Aussi, nous demandons à mesdames et messieurs les sénateurs de remanier l’article 17 afin d’étendre le délai de mise en accès libre de nos travaux à une plus longue durée. ­Laquelle   ? Celle qui permet à cette économie hybride des revues de se maintenir et à nos organismes de recherches publiques d’être en mesure économiquement de porter des plateformes d’accès de qualité avec des indexations fiables et indépendantes.
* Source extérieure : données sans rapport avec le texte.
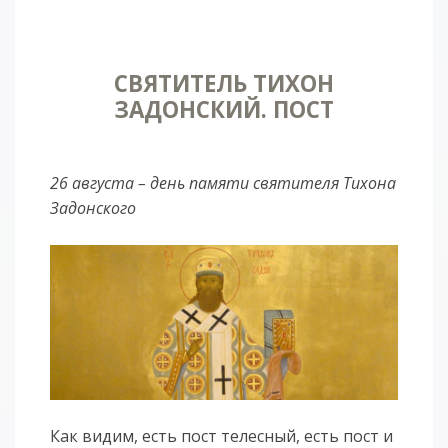
СВЯТИТЕЛЬ ТИХОН
ЗАДОНСКИЙ. ПОСТ
26 августа – день памяти святителя Тихона
Задонского
Как видим, есть пост телесный, есть пост и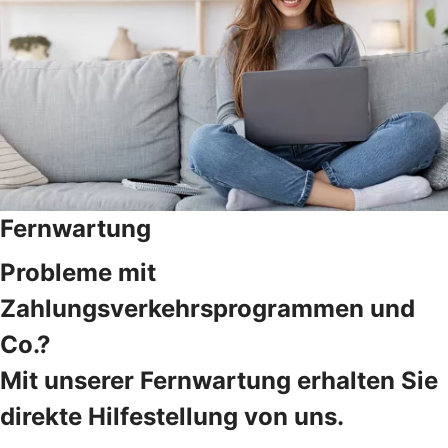
Fernwartung
Probleme mit
Zahlungsverkehrsprogrammen und
Co.?
Mit unserer Fernwartung erhalten Sie
direkte Hilfestellung von uns.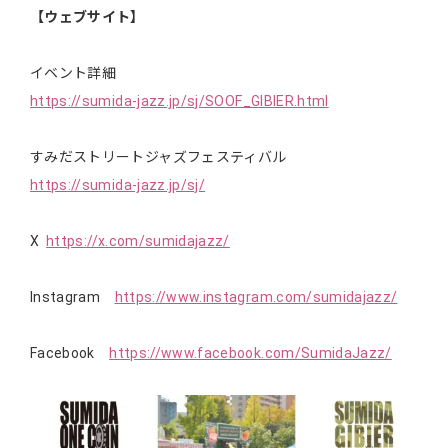
【ウェブサイト】
イベント詳細
https://sumida-jazz.jp/sj/SOOF_GIBIER.html
すみだストリートジャズフェスティバル
https://sumida-jazz.jp/sj/
X
https://x.com/sumidajazz/
Instagram
https://www.instagram.com/sumidajazz/
Facebook
https://www.facebook.com/SumidaJazz/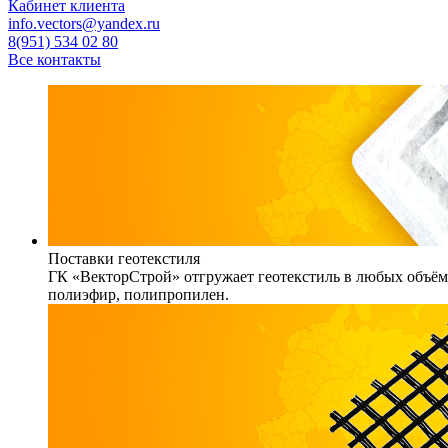
Кабинет клиента
info.vectors@yandex.ru
8(951) 534 02 80
Все контакты
Поставки геотекстиля
ГК «ВекторСтрой» отгружает геотекстиль в любых объёма
полиэфир, полипропилен.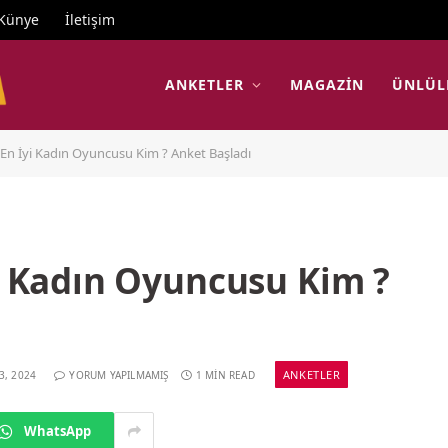
Künye
İletişim
ANKETLER
MAGAZIN
ÜNLÜL
n En İyi Kadın Oyuncusu Kim ? Anket Başladı
yi Kadın Oyuncusu Kim ?
ANKETLER
3, 2024
YORUM YAPILMAMIŞ
1 MIN READ
WhatsApp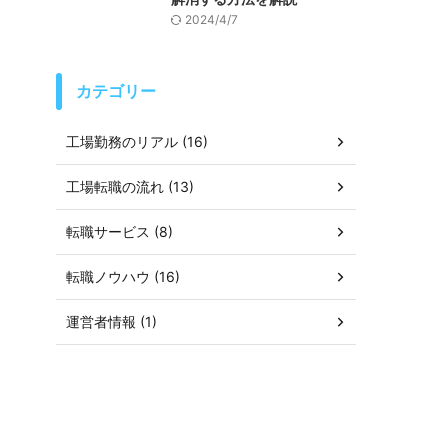
2024/4/7
カテゴリー
工場勤務のリアル (16)
工場転職の流れ (13)
転職サービス (8)
転職ノウハウ (16)
運営者情報 (1)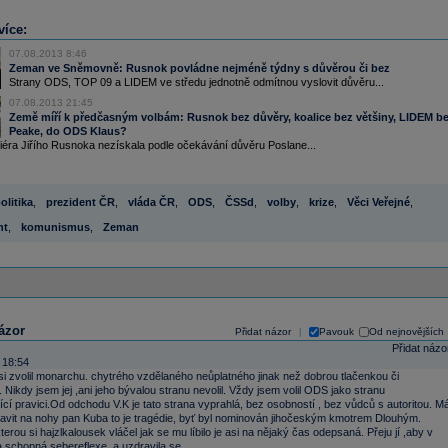
více:
07.08.2013 8:46
Zeman ve Sněmovně: Rusnok povládne nejméně týdny s důvěrou či bez
Strany ODS, TOP 09 a LIDEM ve středu jednotně odmítnou vyslovit důvěru...
07.08.2013 21:45
Země míří k předčasným volbám: Rusnok bez důvěry, koalice bez většiny, LIDEM b
Peake, do ODS Klaus?
iéra Jiřího Rusnoka nezískala podle očekávání důvěru Poslane...
olitika
,
prezident ČR
,
vláda ČR
,
ODS
,
ČSSd
,
volby
,
krize
,
Věci Veřejné
,
nt
,
komunismus
,
Zeman
ázor
Přidat názor
Pavouk
Od nejnovějších
|
Přidat názo
 18:54
i zvolil monarchu. chytrého vzdělaného neůplatného jinak než dobrou tlačenkou či
. Nikdy jsem jej ,ani jeho bývalou stranu nevolil. Vždy jsem volil ODS jako stranu
ící pravici.Od odchodu V.K je tato strana vyprahlá, bez osobností , bez vůdců s autoritou. M
tavit na nohy pan Kuba to je tragédie, byť byl nominován jihočeským kmotrem Dlouhým.
terou si hajzlkalousek vláčel jak se mu líbilo je asi na nějaký čas odepsaná. Přeju jí ,aby v
a schopná sebereflexe, a uzdravila se.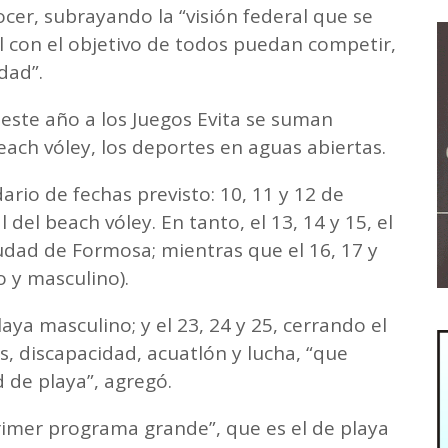
ocer, subrayando la “visión federal que se
l con el objetivo de todos puedan competir,
dad”.
ste año a los Juegos Evita se suman
ach vóley, los deportes en aguas abiertas.
ario de fechas previsto: 10, 11 y 12 de
 del beach vóley. En tanto, el 13, 14 y 15, el
udad de Formosa; mientras que el 16, 17 y
o y masculino).
laya masculino; y el 23, 24 y 25, cerrando el
s, discapacidad, acuatlón y lucha, “que
d de playa”, agregó.
primer programa grande”, que es el de playa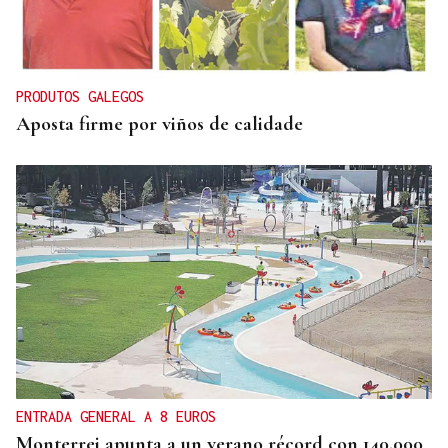
PRODUTOS GALEGOS
Aposta firme por viños de calidade
ENTRADA GENERAL A 8 EUROS
Monterrei apunta a un verano récord con 140.000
Car là est sans doute la question majeure et paradoxale   : en voulant mettre fin à une collaboration réussie entre le secteur privé et la recherche publique, n’est-on pas en train de mettre à mal la spécificité et la force de la recherche française en sciences humaines à travers le monde  ?

Premiers signataires :

  • Philippe Artières, CNRS-EHESS
  • Sophie Cœuré, université Paris-VII, membre de la revue Matériaux pour l’histoire de notre temps et de la Revue d’études slaves
  • Quentin Deluermoz, université Paris-XIII
  • Patrice Flichy, université Paris-Est, responsable de la revue Réseaux
  • Dominique Kalifa, université Paris-I, Institut universitaire de France
  • Margaret Maruani, CNRS, responsable de la revue Travail, genre et sociétés
  • Philippe Minard, université Paris-VIII et EHESS, responsable de la Revue d’histoire moderne et contemporaine
  • Michelle Perrot, université Paris-VII, cofondatrice de la revue le Mouvement social
  • Daniel Roche, Collège de France, directeur de la Revue d’histoire moderne et contemporaine (avec l’ensemble de la rédaction de la RHMC)
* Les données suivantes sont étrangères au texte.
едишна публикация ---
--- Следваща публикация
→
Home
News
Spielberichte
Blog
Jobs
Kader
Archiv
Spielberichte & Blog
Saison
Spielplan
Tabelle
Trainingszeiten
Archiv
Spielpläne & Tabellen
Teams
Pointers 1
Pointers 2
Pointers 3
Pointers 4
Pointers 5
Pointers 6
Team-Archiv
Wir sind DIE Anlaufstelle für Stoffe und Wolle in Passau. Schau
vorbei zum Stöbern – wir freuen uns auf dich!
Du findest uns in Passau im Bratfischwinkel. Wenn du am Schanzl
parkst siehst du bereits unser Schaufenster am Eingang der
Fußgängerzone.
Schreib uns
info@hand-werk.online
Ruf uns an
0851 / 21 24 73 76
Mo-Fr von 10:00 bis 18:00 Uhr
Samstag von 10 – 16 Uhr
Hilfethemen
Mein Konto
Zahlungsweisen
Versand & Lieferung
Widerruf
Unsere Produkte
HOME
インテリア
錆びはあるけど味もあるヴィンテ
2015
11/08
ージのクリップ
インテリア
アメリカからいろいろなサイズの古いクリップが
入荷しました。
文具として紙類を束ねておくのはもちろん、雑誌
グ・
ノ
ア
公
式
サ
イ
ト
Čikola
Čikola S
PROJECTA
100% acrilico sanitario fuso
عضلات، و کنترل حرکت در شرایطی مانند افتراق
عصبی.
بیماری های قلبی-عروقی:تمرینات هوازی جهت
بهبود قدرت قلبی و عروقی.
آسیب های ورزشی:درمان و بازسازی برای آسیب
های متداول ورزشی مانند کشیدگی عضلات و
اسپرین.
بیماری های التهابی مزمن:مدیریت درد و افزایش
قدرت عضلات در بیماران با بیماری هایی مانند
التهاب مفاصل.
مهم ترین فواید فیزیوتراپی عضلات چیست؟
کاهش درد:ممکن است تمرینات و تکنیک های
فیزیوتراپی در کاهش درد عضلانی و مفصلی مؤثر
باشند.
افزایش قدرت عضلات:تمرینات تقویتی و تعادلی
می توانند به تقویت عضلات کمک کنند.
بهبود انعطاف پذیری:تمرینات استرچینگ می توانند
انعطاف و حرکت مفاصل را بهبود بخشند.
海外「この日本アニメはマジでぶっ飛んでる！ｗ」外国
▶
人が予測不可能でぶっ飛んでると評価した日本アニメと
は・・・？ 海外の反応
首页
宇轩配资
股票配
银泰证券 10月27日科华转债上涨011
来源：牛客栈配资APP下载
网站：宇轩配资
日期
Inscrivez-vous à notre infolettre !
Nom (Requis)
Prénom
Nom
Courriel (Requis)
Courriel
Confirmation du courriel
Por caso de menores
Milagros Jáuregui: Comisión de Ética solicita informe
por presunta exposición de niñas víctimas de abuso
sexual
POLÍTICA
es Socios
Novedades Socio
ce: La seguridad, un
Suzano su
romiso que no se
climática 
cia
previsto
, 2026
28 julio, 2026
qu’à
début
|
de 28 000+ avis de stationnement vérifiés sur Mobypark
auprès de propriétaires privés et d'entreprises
  • Martine Segalen, université Paris-Ouest, responsable de la revue Ethnographie française
  • Valérie Tesnière, EHESS
  • Françoise Thébaud, université d’Avignon, codirectrice de la revue Clio, Femmes Genre Histoire
  • Michelle Zancarini-Fournel, université Lyon-I, membre de la revue Clio, Femmes Genre Histoire
  • Le comité éditorial de la Revue Historique
  • Le comité de rédaction de la Revue philosophique de la France et de l’étranger
  • Le comité de rédaction de la revue Ecrire l’histoire
  • Le comité de rédaction de la Revue d’histoire du XIXe siècle

via l’AFHMT et le Bureau de la Régionale de l’APHG Île-de-France.